In the essay “The Rhetoric of Moral Conflict,” Parke G. Burgess introduces his essay by stating that “Rhetoric springs from the cultural context and also helps to shape that context.” (120) In addition, within this context, there are strategies and motives that are an invitation to a lifestyle that determine how people will function together in a culture. in the essay, the representation of the nation within literary worlds. Moreover, when looking at the state nation and its motivation, he states, “A nation, without a clear purpose or unhappily at cross-purposes, hardly finds its motivations and decisions adequately explained by means of political, economic, or social categories, implying a clear and rational purpose.
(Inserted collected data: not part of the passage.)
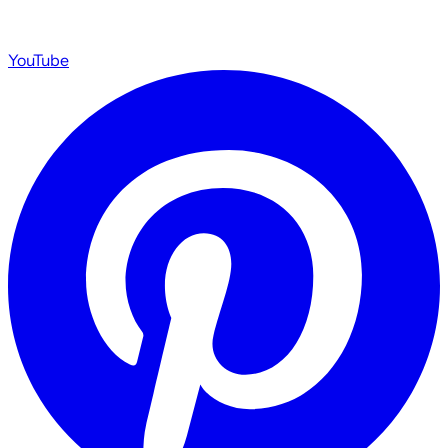
YouTube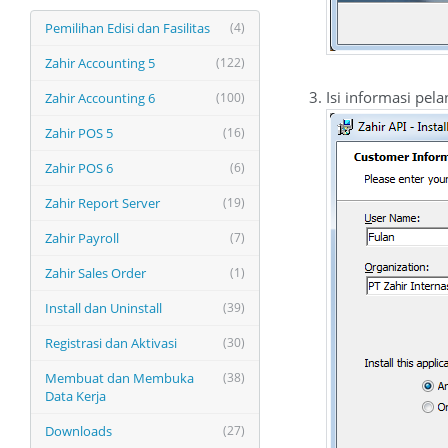
Pemilihan Edisi dan Fasilitas
(4)
Zahir Accounting 5
(122)
Isi informasi pel
Zahir Accounting 6
(100)
Zahir POS 5
(16)
Zahir POS 6
(6)
Zahir Report Server
(19)
Zahir Payroll
(7)
Zahir Sales Order
(1)
Install dan Uninstall
(39)
Registrasi dan Aktivasi
(30)
Membuat dan Membuka
(38)
Data Kerja
Downloads
(27)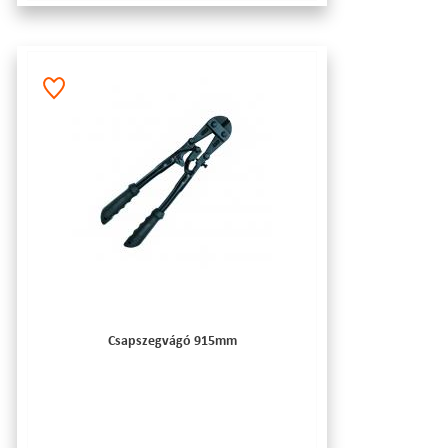
Csapszegvágó 915mm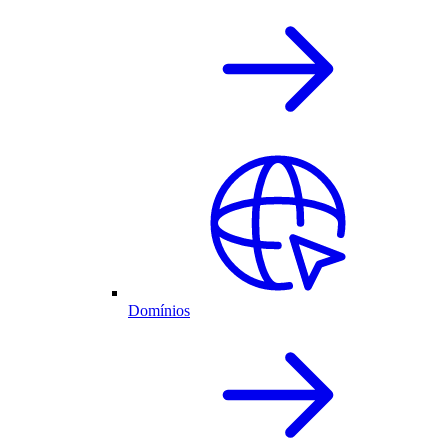
Domínios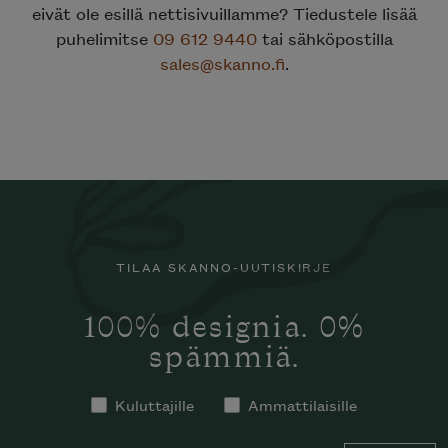
eivät ole esillä nettisivuillamme? Tiedustele lisää
puhelimitse
09 612 9440
tai sähköpostilla
sales@skanno.fi
.
TILAA SKANNO-UUTISKIRJE
100% designia. 0%
spämmiä.
Kuluttajille
Ammattilaisille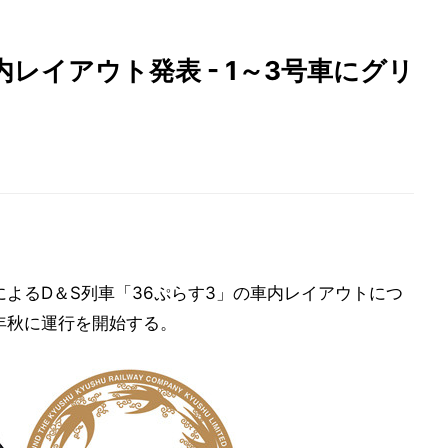
内レイアウト発表 - 1～3号車にグリ
によるD＆S列車「36ぷらす3」の車内レイアウトにつ
0年秋に運行を開始する。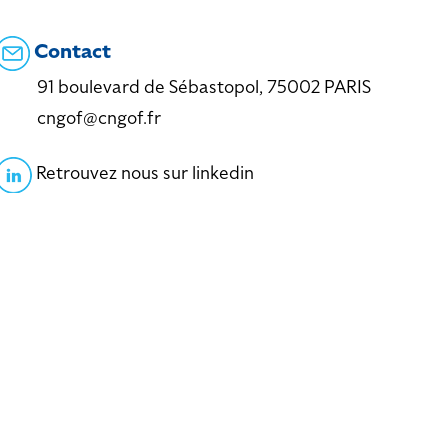
Contact
91 boulevard de Sébastopol, 75002 PARIS
cngof@cngof.fr
Retrouvez nous sur linkedin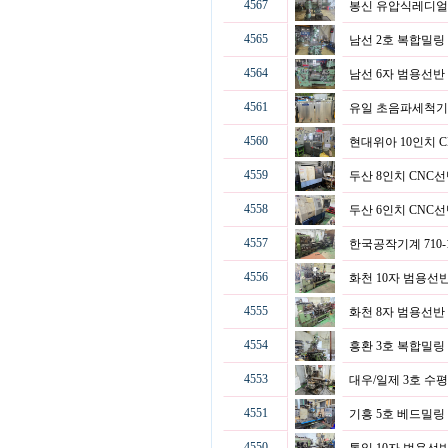
4567
봉신 유압식레디얼(
4565
남선 2호 복합밀
4564
남선 6자 범용선
4561
유일 초음파세척기
4560
현대위아 10인치 
4559
두산 8인치 CNC
4558
두산 6인치 CNC
4557
한국공작기계 710
4556
화천 10자 범용선
4555
화천 8자 범용선
4554
흥환 3호 복합밀
4553
대우/일제 3호 수
4551
기흥 5호 베드밀
4550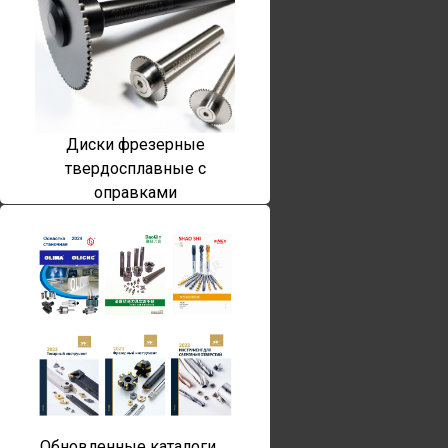
Диски фрезерные
твердосплавные с
оправками
Обновленные каталоги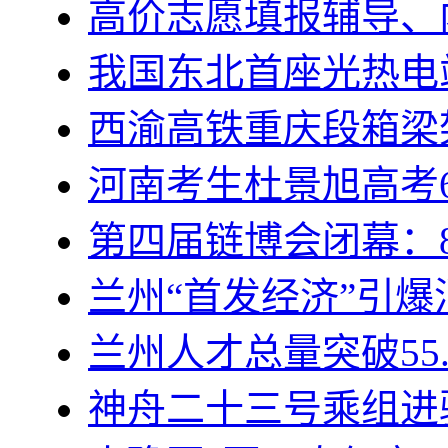
高价志愿填报辅导、
我国东北首座光热电
西渝高铁重庆段箱梁
河南考生杜景旭高考6
第四届链博会闭幕：8
兰州“首发经济”引
兰州人才总量突破55.
神舟二十三号乘组进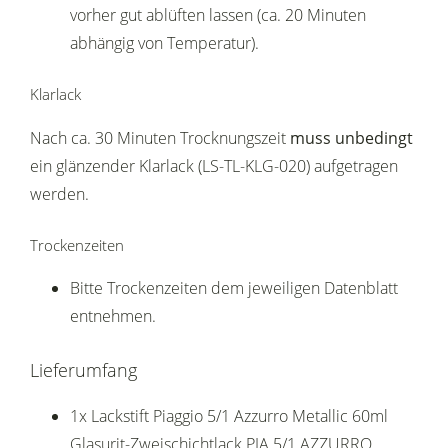
vorher gut ablüften lassen (ca. 20 Minuten
abhängig von Temperatur).
Klarlack
Nach ca. 30 Minuten Trocknungszeit
muss unbedingt
ein glänzender Klarlack (LS-TL-KLG-020) aufgetragen
werden.
Trockenzeiten
Bitte Trockenzeiten dem jeweiligen Datenblatt
entnehmen.
Lieferumfang
1x Lackstift Piaggio 5/1 Azzurro Metallic 60ml
Glasurit-Zweischichtlack PIA 5/1 AZZURRO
Once the center of the conflict shifts from the means to end thus, becoming moral rather than pragmatic, then pragmatic motives of public decision, may cease to operate in traditional ways and may provide only a superficial basis for the interpretation of public events, whether rhetorical or non-rhetorical.” (Burgess 120) However, if the center of conflict resists the dominant structures and does not shift, what happens to this invitation to a forced social contract? And let’s say this contract, which is rhetorically and historically established through systems of dehumanization such as capitalism and colonialism, is being resisted by subaltern national identities, whether it is in a fictional world or not. Could the moral conflicts within resistance truly make a cultural transition without dismantling the existing social contract and becoming represented in the national identities of a non-hierarchical nation-state?